Monday, November 29, 2010
Question : (Unedited)
My name is C J, I'm 20 years old. I've just decided to lead a Buddhist path from 20 years of being a Christian. During my transition I've been hit with a devastating breakup from my boyfriend of two years. This breakup involved infidelity and a waste of valuable sacrifices. I'm not educated with all the coping mechanisms of the awaken one and I'm asking for help to get me through this very depressing time in my life and not come out scarred or burdened by the thought love.
Thank you for taking your time,
Hi C J,
First, I don't deserve your honorable address. I am just an ordinary person willing to share my Buddhist knowledge with those who are interested in.
As a practising Buddhist, the most salient reminder of the Buddha's teachings is the trilogy of universal truths. Please remember this for the rest of your life and you will not feel so disappointed in life when things don't come your way. They are Impermanence, Unsatisfactoriness, and Insubstantiality. When one realizes that everything in this world cannot last forever, one is prepared to see change and the end of all component things. The second reality in life is that one is existing in an environment of imperfection. It is the true nature of this world and this existence. The third is a more subtle concept; in the final analysis, one's existence come to naught. There is nothing that one can hold on to. One's existence is like a rainbow. One can indulge in the beauty of the rainbow, but in the end there is nothing.
Having said that, when one sees the Dhamma (the universal truth), one is wary of one's life. When one faces with seemingly unsurmountable problem, one has to reflect on the second universal truth of existence. It is this very nature of unsatisfactoriness of existence that one is now facing. Having acknowledged that, one also must reflect on the first universal truth of impermanence. Time is the mother of salvation. Given time the problem that one is facing will also change; maybe resolved or maybe even getting worse. So one must be prepared to live through this unpredictable journey of problematic existence.

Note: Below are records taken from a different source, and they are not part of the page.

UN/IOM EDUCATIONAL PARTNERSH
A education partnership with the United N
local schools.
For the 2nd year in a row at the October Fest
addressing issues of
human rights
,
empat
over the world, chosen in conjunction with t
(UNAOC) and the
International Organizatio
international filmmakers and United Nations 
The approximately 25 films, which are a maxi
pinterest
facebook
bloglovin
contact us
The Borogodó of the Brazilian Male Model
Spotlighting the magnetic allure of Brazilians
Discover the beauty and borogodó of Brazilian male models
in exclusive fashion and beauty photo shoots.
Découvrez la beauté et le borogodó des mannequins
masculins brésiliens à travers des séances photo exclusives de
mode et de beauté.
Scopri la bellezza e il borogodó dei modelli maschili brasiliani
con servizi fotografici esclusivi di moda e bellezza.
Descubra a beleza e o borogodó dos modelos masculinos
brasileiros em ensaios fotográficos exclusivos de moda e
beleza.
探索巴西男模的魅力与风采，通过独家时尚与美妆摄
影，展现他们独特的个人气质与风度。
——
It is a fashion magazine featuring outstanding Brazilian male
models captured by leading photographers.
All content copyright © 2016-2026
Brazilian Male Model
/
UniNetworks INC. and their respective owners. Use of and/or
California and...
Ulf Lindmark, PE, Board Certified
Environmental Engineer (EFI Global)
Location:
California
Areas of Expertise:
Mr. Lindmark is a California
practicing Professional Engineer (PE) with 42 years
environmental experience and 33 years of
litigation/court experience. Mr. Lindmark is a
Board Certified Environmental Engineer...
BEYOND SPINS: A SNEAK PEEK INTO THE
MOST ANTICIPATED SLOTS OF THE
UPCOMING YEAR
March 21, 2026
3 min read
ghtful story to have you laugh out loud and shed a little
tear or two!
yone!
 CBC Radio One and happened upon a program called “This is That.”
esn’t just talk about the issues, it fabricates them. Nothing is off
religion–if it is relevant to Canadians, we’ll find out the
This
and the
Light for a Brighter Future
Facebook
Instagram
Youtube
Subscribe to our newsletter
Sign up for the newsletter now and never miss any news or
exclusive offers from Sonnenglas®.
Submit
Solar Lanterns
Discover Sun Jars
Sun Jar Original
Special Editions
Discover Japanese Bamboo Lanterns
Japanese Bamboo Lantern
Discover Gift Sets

There is no clear-cut solutions to solve life's problems. But the Buddha had forwarned us of the realities of existence. One consolation for a Buddhist is the knowledge of this true nature of existence that gives spiritual support to him through life's contingencies. When faced with problems, a wise Buddhist will reflect on this trilogy of universal truths. After accepting these irrefutable truths, he then sets out to solve his worldly problems in a worldly manner, with some Buddhist wisdom.
As for your "problems", I am wary of giving "advice" because I am just an ordinary person without any qualification to give advice. Maybe just providing some suggestions for your considerations. This is just simple psychology. Take a break and do something that you enjoy. And a little Buddhist wisdom; when thoughts of hatred and depression come, just acknowledge and note the thoughts and don't proceed further with the thoughts. You will find after some time, the wound will heal. As I said earlier, time is a great healer.
Take care, and strive on with courage.